I shook my head. "She was pretty in that strung out junky musician kind of way. Black hair, raven hair my father used to call it, dark eyes, and of course, like most addicts, skinny." I waved my hand, "She'd shoot up, sometimes in front of me, and everything would go away."

The house was quiet for a long moment and I hugged Hannah close to me. "I wondered, sometimes, what had gone wrong in her life." That emptiness began to ache, began to hurt.

Hannah shook her head. "Nothing." She said, her voice once again choral, multiple versions of her own voice twined about each other, "She was born to comfort. She liked how the poisons made her feel. She was a creature of base desires who felt that anything she did was justified as long as it made her feel good and benefited her."

"Are you sure?" I asked her. For some reason I was almost desperate to hear that something, anything, had pushed my mother into caring more about her next high than me.

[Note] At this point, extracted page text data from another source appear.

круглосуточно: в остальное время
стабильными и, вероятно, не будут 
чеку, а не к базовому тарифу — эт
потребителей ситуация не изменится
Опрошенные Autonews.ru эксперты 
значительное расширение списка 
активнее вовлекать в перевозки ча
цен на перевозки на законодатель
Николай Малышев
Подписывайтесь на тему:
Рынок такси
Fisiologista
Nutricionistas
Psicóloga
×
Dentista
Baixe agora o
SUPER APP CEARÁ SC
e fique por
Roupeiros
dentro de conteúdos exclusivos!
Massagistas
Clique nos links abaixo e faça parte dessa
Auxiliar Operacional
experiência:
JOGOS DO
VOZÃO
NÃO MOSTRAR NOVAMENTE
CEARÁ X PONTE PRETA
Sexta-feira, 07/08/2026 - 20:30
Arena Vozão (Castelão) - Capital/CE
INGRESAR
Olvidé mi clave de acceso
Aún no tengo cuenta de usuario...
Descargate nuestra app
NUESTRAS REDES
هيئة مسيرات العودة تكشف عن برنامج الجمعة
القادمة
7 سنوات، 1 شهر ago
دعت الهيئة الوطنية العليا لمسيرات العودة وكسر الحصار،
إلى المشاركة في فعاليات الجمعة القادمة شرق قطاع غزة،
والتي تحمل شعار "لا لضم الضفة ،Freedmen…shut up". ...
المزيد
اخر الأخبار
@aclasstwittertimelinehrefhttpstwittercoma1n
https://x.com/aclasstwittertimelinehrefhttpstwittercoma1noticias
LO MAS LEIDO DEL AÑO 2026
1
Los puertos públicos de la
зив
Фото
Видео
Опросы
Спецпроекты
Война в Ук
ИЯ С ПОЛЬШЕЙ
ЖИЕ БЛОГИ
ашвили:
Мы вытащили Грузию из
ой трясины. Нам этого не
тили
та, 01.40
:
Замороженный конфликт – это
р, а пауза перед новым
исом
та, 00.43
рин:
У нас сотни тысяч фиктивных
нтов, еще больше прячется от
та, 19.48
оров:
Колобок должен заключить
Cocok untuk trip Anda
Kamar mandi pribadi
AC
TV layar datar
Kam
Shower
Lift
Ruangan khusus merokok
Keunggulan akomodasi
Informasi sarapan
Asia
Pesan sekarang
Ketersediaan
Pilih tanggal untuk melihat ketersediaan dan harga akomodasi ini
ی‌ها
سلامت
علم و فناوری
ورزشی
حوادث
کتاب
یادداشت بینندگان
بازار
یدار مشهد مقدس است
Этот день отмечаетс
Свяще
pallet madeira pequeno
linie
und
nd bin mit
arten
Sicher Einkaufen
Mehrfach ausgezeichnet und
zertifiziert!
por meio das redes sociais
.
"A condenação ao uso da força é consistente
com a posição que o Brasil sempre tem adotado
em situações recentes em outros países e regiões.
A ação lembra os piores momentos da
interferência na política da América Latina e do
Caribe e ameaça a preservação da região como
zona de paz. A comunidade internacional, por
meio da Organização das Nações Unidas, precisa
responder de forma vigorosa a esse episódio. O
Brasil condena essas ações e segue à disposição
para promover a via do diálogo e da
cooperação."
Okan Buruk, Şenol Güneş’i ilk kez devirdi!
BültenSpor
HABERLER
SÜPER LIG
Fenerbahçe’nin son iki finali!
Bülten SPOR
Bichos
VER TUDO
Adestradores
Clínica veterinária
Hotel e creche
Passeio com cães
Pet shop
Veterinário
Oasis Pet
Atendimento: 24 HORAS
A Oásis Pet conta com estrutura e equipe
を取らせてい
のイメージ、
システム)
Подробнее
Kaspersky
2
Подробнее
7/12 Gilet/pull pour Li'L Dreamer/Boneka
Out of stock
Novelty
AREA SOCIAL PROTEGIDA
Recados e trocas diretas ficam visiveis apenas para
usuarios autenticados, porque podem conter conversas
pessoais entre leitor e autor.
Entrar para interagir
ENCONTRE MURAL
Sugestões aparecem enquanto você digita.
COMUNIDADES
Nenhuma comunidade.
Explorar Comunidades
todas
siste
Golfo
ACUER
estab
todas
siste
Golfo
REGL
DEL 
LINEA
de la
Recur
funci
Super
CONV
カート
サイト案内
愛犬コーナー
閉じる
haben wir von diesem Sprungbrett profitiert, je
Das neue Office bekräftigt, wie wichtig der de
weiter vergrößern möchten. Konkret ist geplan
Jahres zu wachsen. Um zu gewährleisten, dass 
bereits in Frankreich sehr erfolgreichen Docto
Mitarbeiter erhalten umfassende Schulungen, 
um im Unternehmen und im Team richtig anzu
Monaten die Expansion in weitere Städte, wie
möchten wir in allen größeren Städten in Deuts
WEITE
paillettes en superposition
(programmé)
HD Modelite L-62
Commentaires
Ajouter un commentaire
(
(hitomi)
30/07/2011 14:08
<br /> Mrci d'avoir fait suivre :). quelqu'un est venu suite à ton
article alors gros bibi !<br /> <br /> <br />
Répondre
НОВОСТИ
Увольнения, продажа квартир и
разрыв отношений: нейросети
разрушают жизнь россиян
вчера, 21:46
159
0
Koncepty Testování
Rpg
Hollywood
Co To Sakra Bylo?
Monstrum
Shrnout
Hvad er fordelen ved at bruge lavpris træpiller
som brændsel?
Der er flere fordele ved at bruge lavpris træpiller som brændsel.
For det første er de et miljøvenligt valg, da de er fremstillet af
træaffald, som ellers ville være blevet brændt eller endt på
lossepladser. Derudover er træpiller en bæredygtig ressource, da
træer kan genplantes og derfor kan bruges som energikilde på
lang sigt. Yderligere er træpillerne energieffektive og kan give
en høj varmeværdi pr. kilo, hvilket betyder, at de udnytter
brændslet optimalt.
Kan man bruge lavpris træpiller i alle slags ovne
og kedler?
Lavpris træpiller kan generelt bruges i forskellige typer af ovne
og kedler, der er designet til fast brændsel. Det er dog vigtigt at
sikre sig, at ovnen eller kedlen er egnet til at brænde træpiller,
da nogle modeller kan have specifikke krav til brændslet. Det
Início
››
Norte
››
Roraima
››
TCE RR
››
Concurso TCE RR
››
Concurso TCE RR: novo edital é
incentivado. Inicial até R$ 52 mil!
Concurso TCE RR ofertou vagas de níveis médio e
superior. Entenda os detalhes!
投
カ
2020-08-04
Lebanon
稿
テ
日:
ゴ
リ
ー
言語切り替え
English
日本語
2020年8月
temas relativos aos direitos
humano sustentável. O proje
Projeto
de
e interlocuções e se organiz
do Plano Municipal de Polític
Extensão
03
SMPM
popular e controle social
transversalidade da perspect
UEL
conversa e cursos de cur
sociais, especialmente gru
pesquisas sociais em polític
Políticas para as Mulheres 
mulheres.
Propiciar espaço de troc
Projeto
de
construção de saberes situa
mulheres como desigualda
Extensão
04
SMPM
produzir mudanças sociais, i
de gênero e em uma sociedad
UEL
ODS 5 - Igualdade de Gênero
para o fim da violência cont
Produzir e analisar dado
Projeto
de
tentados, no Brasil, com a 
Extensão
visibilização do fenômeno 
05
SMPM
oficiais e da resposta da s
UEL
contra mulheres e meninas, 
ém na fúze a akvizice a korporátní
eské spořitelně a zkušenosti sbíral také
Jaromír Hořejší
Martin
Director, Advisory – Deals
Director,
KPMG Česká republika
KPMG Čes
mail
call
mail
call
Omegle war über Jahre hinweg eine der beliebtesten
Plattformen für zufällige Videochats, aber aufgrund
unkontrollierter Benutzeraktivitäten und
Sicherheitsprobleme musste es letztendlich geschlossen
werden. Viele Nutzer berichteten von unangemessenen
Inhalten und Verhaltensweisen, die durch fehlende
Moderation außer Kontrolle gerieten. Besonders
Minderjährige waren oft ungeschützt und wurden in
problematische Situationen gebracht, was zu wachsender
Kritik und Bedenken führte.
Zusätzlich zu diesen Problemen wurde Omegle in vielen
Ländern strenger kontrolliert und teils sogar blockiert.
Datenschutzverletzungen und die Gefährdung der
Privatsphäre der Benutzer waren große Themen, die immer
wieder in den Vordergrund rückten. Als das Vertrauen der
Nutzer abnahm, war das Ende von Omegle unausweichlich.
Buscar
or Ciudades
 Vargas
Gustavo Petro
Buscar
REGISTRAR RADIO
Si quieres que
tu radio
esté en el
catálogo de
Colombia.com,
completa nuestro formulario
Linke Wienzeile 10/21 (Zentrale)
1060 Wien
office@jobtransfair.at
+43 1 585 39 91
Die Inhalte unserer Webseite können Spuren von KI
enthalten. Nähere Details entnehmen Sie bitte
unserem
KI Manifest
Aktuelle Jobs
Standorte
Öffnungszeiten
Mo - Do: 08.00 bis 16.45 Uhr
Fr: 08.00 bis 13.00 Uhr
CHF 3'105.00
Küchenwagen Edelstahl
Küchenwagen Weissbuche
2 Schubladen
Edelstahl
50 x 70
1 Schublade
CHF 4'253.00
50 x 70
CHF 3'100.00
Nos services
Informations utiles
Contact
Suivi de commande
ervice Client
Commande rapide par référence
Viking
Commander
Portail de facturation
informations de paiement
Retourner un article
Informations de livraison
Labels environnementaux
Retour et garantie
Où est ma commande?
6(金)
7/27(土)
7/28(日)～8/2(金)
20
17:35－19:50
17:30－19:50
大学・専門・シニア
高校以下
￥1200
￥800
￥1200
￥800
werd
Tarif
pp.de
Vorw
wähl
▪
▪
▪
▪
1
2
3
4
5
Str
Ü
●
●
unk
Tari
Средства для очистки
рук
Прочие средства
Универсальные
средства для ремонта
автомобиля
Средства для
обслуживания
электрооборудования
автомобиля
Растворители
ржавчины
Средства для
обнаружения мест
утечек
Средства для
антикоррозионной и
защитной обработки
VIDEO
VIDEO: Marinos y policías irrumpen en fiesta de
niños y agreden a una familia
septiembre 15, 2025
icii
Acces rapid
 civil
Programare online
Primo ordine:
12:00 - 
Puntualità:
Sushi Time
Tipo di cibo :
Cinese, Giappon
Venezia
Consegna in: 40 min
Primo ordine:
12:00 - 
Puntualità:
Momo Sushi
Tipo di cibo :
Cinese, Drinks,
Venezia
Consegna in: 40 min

"She denies it, even now, but it is true," Hannah told me. She sipped at her tea, "Do not mistake my meaning, my Paul. She did love you, as best as she could. She kept that bracelet you bought her for Christmas, never exchanged it for poisons, and in her own way, as best as she could, she did love you."

For some reason that just made it worse.

"Your father, however, was much worse, Paul," she said softly. "He took pleasure in your degradation and pain. He hated every bit of attention your mother gave you, felt it diminished him, felt it lessened her feelings for him." She shuddered, "His spirit was vile and evil."

"Sometimes he would wake me up, take me into the front room, and tell me he was going to teach me to fight," I told her, remembering all of those times. "He'd 'teach me to take a punch' by hitting me, telling me to learn to block. He was a grownup, hitting a child. Looking back, he always had a black eye or a busted lip, and I know he was just taking out an ass kicking he'd gotten on me."

I sighed. "Still, I felt like a failure."

We were silent for a long time.

"Do you still love me, Hannah?" I asked.

"Why would I not, my Paul?" She asked softly, and I realized she was crying. "We both have things that weigh up on us," She bent her head, "I've done terrible things also, my Paul, things that make me afraid that you would no longer love me, but unlike you, I fear telling you about the darkness within me while I play the hypocrite and encourage you to tell me about your own darkness."